Anitta Hipper, the EU Commission spokesperson for Home Affairs, told the news site that it instead “represents a significant improvement of reception conditions for asylum applicants.”

She said it’s not technically a closed facility because it has an entrance and exit system but many of those kept there aren’t buying that argument and are complaining about it.

“When you first see it, it looks a bit like a prison,” Sae Bosco, the communications and advocacy co-ordinator at Samos Volunteers, a local non-governmental organization (NGO) told the site.

She said residents there said it’s too restrictive. “They feel like they did something wrong, but haven’t. It’s difficult for them to have a normal life … it’s really negative on people’s mental health,” she said.

COLD COMFORT

Samos saw more than 1600 refugees and migrants come so far in 2022 during the waning COVID-19 pandemic but it’s rising again although the onset of winter and the perils of trying to cross the Aegean, sent by human traffickers, tends to slow.

The United Nations High Commissioner for Refugees (UNHCR) said that Greece has recorded more than 13,500 arrivals so far this year, including around 9,000 by sea, others trying to cross the land border with Turkey near the treacherous Evros River where a wall is being extended to keep them out.
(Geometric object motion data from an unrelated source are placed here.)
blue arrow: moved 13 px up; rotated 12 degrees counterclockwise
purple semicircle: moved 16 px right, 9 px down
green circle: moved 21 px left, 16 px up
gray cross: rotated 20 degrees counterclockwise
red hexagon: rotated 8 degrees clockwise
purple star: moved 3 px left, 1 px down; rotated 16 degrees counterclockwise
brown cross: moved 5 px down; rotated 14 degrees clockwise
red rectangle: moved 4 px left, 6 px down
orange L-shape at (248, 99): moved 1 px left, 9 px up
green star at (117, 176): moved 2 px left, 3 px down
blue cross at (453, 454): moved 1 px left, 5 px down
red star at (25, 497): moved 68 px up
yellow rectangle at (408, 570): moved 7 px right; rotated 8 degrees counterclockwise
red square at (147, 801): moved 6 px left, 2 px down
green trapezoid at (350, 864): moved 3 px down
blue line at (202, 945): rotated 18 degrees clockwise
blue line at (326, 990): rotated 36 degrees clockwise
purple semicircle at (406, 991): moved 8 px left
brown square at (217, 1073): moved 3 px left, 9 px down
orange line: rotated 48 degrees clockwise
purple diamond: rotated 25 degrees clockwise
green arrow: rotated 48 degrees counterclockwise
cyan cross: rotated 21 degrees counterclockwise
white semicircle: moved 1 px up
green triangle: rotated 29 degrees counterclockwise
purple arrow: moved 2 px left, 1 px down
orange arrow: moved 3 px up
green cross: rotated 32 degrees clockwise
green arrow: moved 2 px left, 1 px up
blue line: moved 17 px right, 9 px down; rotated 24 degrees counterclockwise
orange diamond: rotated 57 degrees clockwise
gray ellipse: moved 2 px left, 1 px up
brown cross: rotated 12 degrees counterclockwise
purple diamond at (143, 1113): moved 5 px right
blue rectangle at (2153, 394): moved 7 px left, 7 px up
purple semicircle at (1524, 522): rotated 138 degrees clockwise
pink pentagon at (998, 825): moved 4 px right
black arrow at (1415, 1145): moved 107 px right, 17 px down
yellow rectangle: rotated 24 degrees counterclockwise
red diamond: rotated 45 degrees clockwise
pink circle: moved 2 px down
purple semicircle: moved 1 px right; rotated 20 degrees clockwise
The majority of them have been from Afghanistan, Somalia, Syria or the Palestinian territories, and are coming from traumatic situations and some saying it’s being perpetuated in Greece where the New Democracy government has been accused of pushing them back, which it denies.

Ella Dodd, a legal co-ordinator at I Have Rights, another NGO in Samos, who works daily with asylum seekers said the fear the officers policing the camp, who have a reputation for forcing migrants back across borders.

“People are terrified about speaking out about the police violence … because they are (under) constant control by the police. You have people who have been pushed back many times before, and they are aware of who did these pushbacks,” she said.

Turkey hasn’t been penalized for allowing traffickers to keep sending them while criticizing Greece for the alleged pushbacks, with human rights groups, activists and NGO’s also complaining it’s being done.

A first camp on Samos held 7000 people there in a space built for 700 and there were inhumane conditions, critics said, including not enough toilets, drinking water or electricity, and with rats and snakes.

While NGOs agree that sanitary conditions have improved with the new CCAC camp, most of these workers have refused to work inside the facility, in protest, the Italian news site also said.

“With the old camp, we used to have people waiting for a year before having an (asylum) interview date. Now, it will be a matter of weeks or months after their arrival – and then the decision comes out very quickly,” she said.

“Authorities don’t do a good job and properly investigate people’s claims,” she said, although it used to take up to two years of waiting to get an answer.

“I really think Samos is kind of a big trial.… It’s really scary, because people in this camp become invisible, because you put people in the middle of nowhere,” said Bosco. “This makes the problem invisible.”